**What the task requires**
For each entry, output its words exactly and leave any picture behind.

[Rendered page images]
▶
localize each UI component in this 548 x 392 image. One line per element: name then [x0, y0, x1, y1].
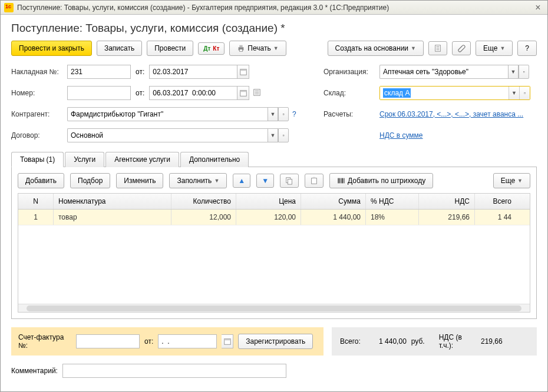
invoice-no-input[interactable] — [67, 65, 131, 79]
tabs: Товары (1) Услуги Агентские услуги Допол… — [11, 151, 537, 167]
print-button[interactable]: Печать▼ — [229, 41, 286, 56]
col-vat-percent[interactable]: % НДС — [366, 194, 419, 209]
calc-link[interactable]: Срок 06.03.2017, <...>, <...>, зачет ава… — [379, 110, 523, 118]
col-vat[interactable]: НДС — [419, 194, 475, 209]
invoice-no-label: Накладная №: — [11, 68, 67, 76]
invoice-from-label: от: — [144, 337, 153, 346]
svg-rect-26 — [225, 339, 231, 341]
add-row-button[interactable]: Добавить — [18, 173, 64, 188]
attach-button[interactable] — [452, 41, 471, 55]
table-toolbar: Добавить Подбор Изменить Заполнить ▼ ▲ ▼… — [18, 173, 530, 188]
copy-icon — [285, 177, 293, 185]
org-input[interactable] — [379, 65, 508, 79]
currency-label: руб. — [411, 337, 425, 346]
tab-agent[interactable]: Агентские услуги — [105, 152, 179, 167]
tab-content: Добавить Подбор Изменить Заполнить ▼ ▲ ▼… — [11, 167, 537, 319]
calc-label: Расчеты: — [323, 110, 379, 118]
paste-icon — [310, 177, 318, 185]
change-button[interactable]: Изменить — [116, 173, 163, 188]
dropdown-icon[interactable]: ▼ — [509, 87, 519, 99]
titlebar: Поступление: Товары, услуги, комиссия (с… — [1, 1, 547, 15]
col-sum[interactable]: Сумма — [301, 194, 366, 209]
close-icon[interactable]: × — [532, 2, 544, 13]
dropdown-icon[interactable]: ▼ — [268, 107, 278, 121]
footer: Счет-фактура №: от: Зарегистрировать Все… — [11, 327, 537, 356]
more-button[interactable]: Еще ▼ — [476, 41, 513, 56]
goods-table: N Номенклатура Количество Цена Сумма % Н… — [18, 193, 530, 313]
calendar-icon[interactable] — [237, 65, 249, 79]
fill-button[interactable]: Заполнить ▼ — [169, 173, 227, 188]
open-icon[interactable]: ▫ — [519, 87, 530, 99]
select-button[interactable]: Подбор — [70, 173, 110, 188]
tab-extra[interactable]: Дополнительно — [180, 152, 249, 167]
col-n[interactable]: N — [18, 194, 54, 209]
number-input[interactable] — [67, 86, 131, 100]
svg-rect-16 — [288, 179, 292, 184]
vat-total-value: 219,66 — [467, 337, 503, 346]
calendar-icon[interactable] — [222, 334, 233, 348]
dropdown-icon[interactable]: ▼ — [508, 65, 519, 79]
contract-input[interactable] — [67, 128, 268, 142]
doc-mode-icon[interactable] — [253, 88, 261, 98]
col-price[interactable]: Цена — [236, 194, 301, 209]
post-button[interactable]: Провести — [147, 41, 193, 56]
report-button[interactable] — [428, 41, 447, 55]
add-by-barcode-button[interactable]: Добавить по штрихкоду — [329, 173, 433, 188]
from-label-2: от: — [136, 89, 144, 97]
svg-rect-18 — [313, 177, 315, 179]
move-down-button[interactable]: ▼ — [256, 174, 274, 188]
calendar-icon[interactable] — [237, 86, 249, 100]
table-more-button[interactable]: Еще ▼ — [493, 173, 530, 188]
table-body: 1 товар 12,000 120,00 1 440,00 18% 219,6… — [18, 210, 530, 304]
save-button[interactable]: Записать — [97, 41, 142, 56]
content: Поступление: Товары, услуги, комиссия (с… — [1, 15, 547, 385]
help-icon[interactable]: ? — [292, 110, 296, 118]
warehouse-input[interactable]: склад А — [380, 87, 509, 99]
comment-row: Комментарий: — [11, 364, 537, 378]
svg-rect-17 — [312, 178, 317, 184]
open-icon[interactable]: ▫ — [278, 107, 289, 121]
paperclip-icon — [457, 44, 466, 52]
comment-label: Комментарий: — [11, 367, 58, 375]
vat-mode-link[interactable]: НДС в сумме — [379, 131, 423, 139]
invoice-date-input[interactable] — [149, 65, 237, 79]
warehouse-field-active: склад А ▼ ▫ — [379, 86, 530, 100]
app-icon — [4, 3, 14, 12]
contract-label: Договор: — [11, 131, 67, 139]
doc-date-input[interactable] — [149, 86, 237, 100]
post-and-close-button[interactable]: Провести и закрыть — [11, 41, 92, 56]
svg-rect-10 — [240, 91, 247, 92]
dt-kt-button[interactable]: ДтКт — [198, 42, 225, 55]
create-based-button[interactable]: Создать на основании ▼ — [328, 41, 424, 56]
help-button[interactable]: ? — [517, 41, 537, 56]
col-nomenclature[interactable]: Номенклатура — [54, 194, 171, 209]
col-total[interactable]: Всего — [475, 194, 516, 209]
dropdown-icon[interactable]: ▼ — [268, 128, 278, 142]
open-icon[interactable]: ▫ — [519, 65, 529, 79]
from-label-1: от: — [136, 68, 144, 76]
comment-input[interactable] — [62, 364, 286, 378]
open-icon[interactable]: ▫ — [278, 128, 289, 142]
invoice-number-input[interactable] — [76, 334, 140, 348]
tab-goods[interactable]: Товары (1) — [11, 152, 64, 167]
move-up-button[interactable]: ▲ — [233, 174, 250, 188]
contractor-input[interactable] — [67, 107, 268, 121]
org-label: Организация: — [323, 68, 379, 76]
col-qty[interactable]: Количество — [171, 194, 236, 209]
register-invoice-button[interactable]: Зарегистрировать — [238, 334, 313, 349]
paste-button[interactable] — [305, 174, 323, 188]
total-label: Всего: — [340, 337, 361, 346]
number-label: Номер: — [11, 89, 67, 97]
table-row[interactable]: 1 товар 12,000 120,00 1 440,00 18% 219,6… — [18, 210, 530, 225]
barcode-icon — [337, 177, 345, 185]
svg-rect-8 — [240, 69, 247, 71]
window-title: Поступление: Товары, услуги, комиссия (с… — [17, 4, 532, 12]
vat-total-label: НДС (в т.ч.): — [439, 333, 463, 350]
invoice-date-input[interactable] — [158, 334, 217, 348]
svg-rect-1 — [240, 45, 243, 48]
tab-services[interactable]: Услуги — [65, 152, 104, 167]
table-header: N Номенклатура Количество Цена Сумма % Н… — [18, 194, 530, 210]
h-scrollbar[interactable] — [18, 304, 530, 312]
page-title: Поступление: Товары, услуги, комиссия (с… — [11, 22, 537, 35]
copy-button[interactable] — [280, 174, 299, 188]
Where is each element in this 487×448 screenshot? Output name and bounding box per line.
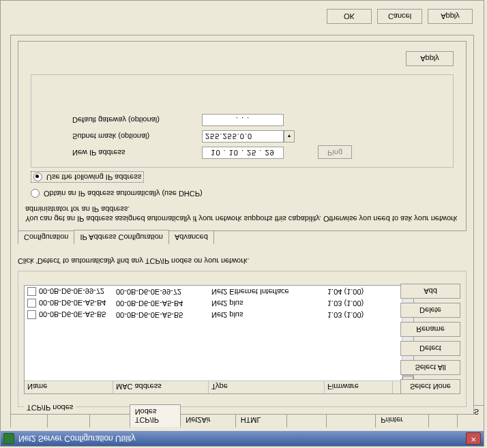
◀
**Answer space**
localize each UI component in this 548 x 392 image. One line per element: name then [x0, y0, x1, y1].
invoice-no-input[interactable] — [67, 65, 131, 79]
tabs: Товары (1) Услуги Агентские услуги Допол… — [11, 151, 537, 167]
print-button[interactable]: Печать▼ — [229, 41, 286, 56]
col-vat-percent[interactable]: % НДС — [366, 194, 419, 209]
calc-link[interactable]: Срок 06.03.2017, <...>, <...>, зачет ава… — [379, 110, 523, 118]
col-vat[interactable]: НДС — [419, 194, 475, 209]
invoice-no-label: Накладная №: — [11, 68, 67, 76]
invoice-from-label: от: — [144, 337, 153, 346]
svg-rect-26 — [225, 339, 231, 341]
add-row-button[interactable]: Добавить — [18, 173, 64, 188]
attach-button[interactable] — [452, 41, 471, 55]
table-toolbar: Добавить Подбор Изменить Заполнить ▼ ▲ ▼… — [18, 173, 530, 188]
copy-icon — [285, 177, 293, 185]
org-input[interactable] — [379, 65, 508, 79]
currency-label: руб. — [411, 337, 425, 346]
tab-agent[interactable]: Агентские услуги — [105, 152, 179, 167]
tab-content: Добавить Подбор Изменить Заполнить ▼ ▲ ▼… — [11, 167, 537, 319]
calc-label: Расчеты: — [323, 110, 379, 118]
paste-icon — [310, 177, 318, 185]
change-button[interactable]: Изменить — [116, 173, 163, 188]
dropdown-icon[interactable]: ▼ — [509, 87, 519, 99]
titlebar: Поступление: Товары, услуги, комиссия (с… — [1, 1, 547, 15]
col-sum[interactable]: Сумма — [301, 194, 366, 209]
close-icon[interactable]: × — [532, 2, 544, 13]
dropdown-icon[interactable]: ▼ — [268, 107, 278, 121]
footer: Счет-фактура №: от: Зарегистрировать Все… — [11, 327, 537, 356]
more-button[interactable]: Еще ▼ — [476, 41, 513, 56]
goods-table: N Номенклатура Количество Цена Сумма % Н… — [18, 193, 530, 313]
calendar-icon[interactable] — [237, 65, 249, 79]
fill-button[interactable]: Заполнить ▼ — [169, 173, 227, 188]
open-icon[interactable]: ▫ — [519, 87, 530, 99]
select-button[interactable]: Подбор — [70, 173, 110, 188]
tab-extra[interactable]: Дополнительно — [180, 152, 249, 167]
col-n[interactable]: N — [18, 194, 54, 209]
number-input[interactable] — [67, 86, 131, 100]
svg-rect-16 — [288, 179, 292, 184]
vat-total-value: 219,66 — [467, 337, 503, 346]
calendar-icon[interactable] — [222, 334, 233, 348]
dropdown-icon[interactable]: ▼ — [508, 65, 519, 79]
contract-input[interactable] — [67, 128, 268, 142]
doc-mode-icon[interactable] — [253, 88, 261, 98]
col-price[interactable]: Цена — [236, 194, 301, 209]
post-button[interactable]: Провести — [147, 41, 193, 56]
report-button[interactable] — [428, 41, 447, 55]
add-by-barcode-button[interactable]: Добавить по штрихкоду — [329, 173, 433, 188]
from-label-2: от: — [136, 89, 144, 97]
svg-rect-18 — [313, 177, 315, 179]
move-down-button[interactable]: ▼ — [256, 174, 274, 188]
calendar-icon[interactable] — [237, 86, 249, 100]
table-more-button[interactable]: Еще ▼ — [493, 173, 530, 188]
table-body: 1 товар 12,000 120,00 1 440,00 18% 219,6… — [18, 210, 530, 304]
save-button[interactable]: Записать — [97, 41, 142, 56]
content: Поступление: Товары, услуги, комиссия (с… — [1, 15, 547, 385]
help-icon[interactable]: ? — [292, 110, 296, 118]
warehouse-input[interactable]: склад А — [380, 87, 509, 99]
comment-row: Комментарий: — [11, 364, 537, 378]
svg-rect-17 — [312, 178, 317, 184]
open-icon[interactable]: ▫ — [278, 107, 289, 121]
paperclip-icon — [457, 44, 466, 52]
comment-label: Комментарий: — [11, 367, 58, 375]
vat-mode-link[interactable]: НДС в сумме — [379, 131, 423, 139]
invoice-date-input[interactable] — [149, 65, 237, 79]
warehouse-field-active: склад А ▼ ▫ — [379, 86, 530, 100]
app-icon — [4, 3, 14, 12]
contract-label: Договор: — [11, 131, 67, 139]
doc-date-input[interactable] — [149, 86, 237, 100]
post-and-close-button[interactable]: Провести и закрыть — [11, 41, 92, 56]
svg-rect-10 — [240, 91, 247, 92]
dt-kt-button[interactable]: ДтКт — [198, 42, 225, 55]
create-based-button[interactable]: Создать на основании ▼ — [328, 41, 424, 56]
help-button[interactable]: ? — [517, 41, 537, 56]
col-nomenclature[interactable]: Номенклатура — [54, 194, 171, 209]
col-total[interactable]: Всего — [475, 194, 516, 209]
dropdown-icon[interactable]: ▼ — [268, 128, 278, 142]
open-icon[interactable]: ▫ — [519, 65, 529, 79]
from-label-1: от: — [136, 68, 144, 76]
comment-input[interactable] — [62, 364, 286, 378]
open-icon[interactable]: ▫ — [278, 128, 289, 142]
invoice-number-input[interactable] — [76, 334, 140, 348]
tab-goods[interactable]: Товары (1) — [11, 152, 64, 167]
move-up-button[interactable]: ▲ — [233, 174, 250, 188]
contractor-input[interactable] — [67, 107, 268, 121]
org-label: Организация: — [323, 68, 379, 76]
col-qty[interactable]: Количество — [171, 194, 236, 209]
register-invoice-button[interactable]: Зарегистрировать — [238, 334, 313, 349]
paste-button[interactable] — [305, 174, 323, 188]
total-label: Всего: — [340, 337, 361, 346]
number-label: Номер: — [11, 89, 67, 97]
table-row[interactable]: 1 товар 12,000 120,00 1 440,00 18% 219,6… — [18, 210, 530, 225]
barcode-icon — [337, 177, 345, 185]
svg-rect-8 — [240, 69, 247, 71]
window-title: Поступление: Товары, услуги, комиссия (с… — [17, 4, 532, 12]
vat-total-label: НДС (в т.ч.): — [439, 333, 463, 350]
invoice-date-input[interactable] — [158, 334, 217, 348]
svg-rect-1 — [240, 45, 243, 48]
tab-services[interactable]: Услуги — [65, 152, 104, 167]
table-header: N Номенклатура Количество Цена Сумма % Н… — [18, 194, 530, 210]
h-scrollbar[interactable] — [18, 304, 530, 312]
page-title: Поступление: Товары, услуги, комиссия (с… — [11, 22, 537, 35]
copy-button[interactable] — [280, 174, 299, 188]
Where is each element in this 487×448 screenshot? Output name and bounding box per line.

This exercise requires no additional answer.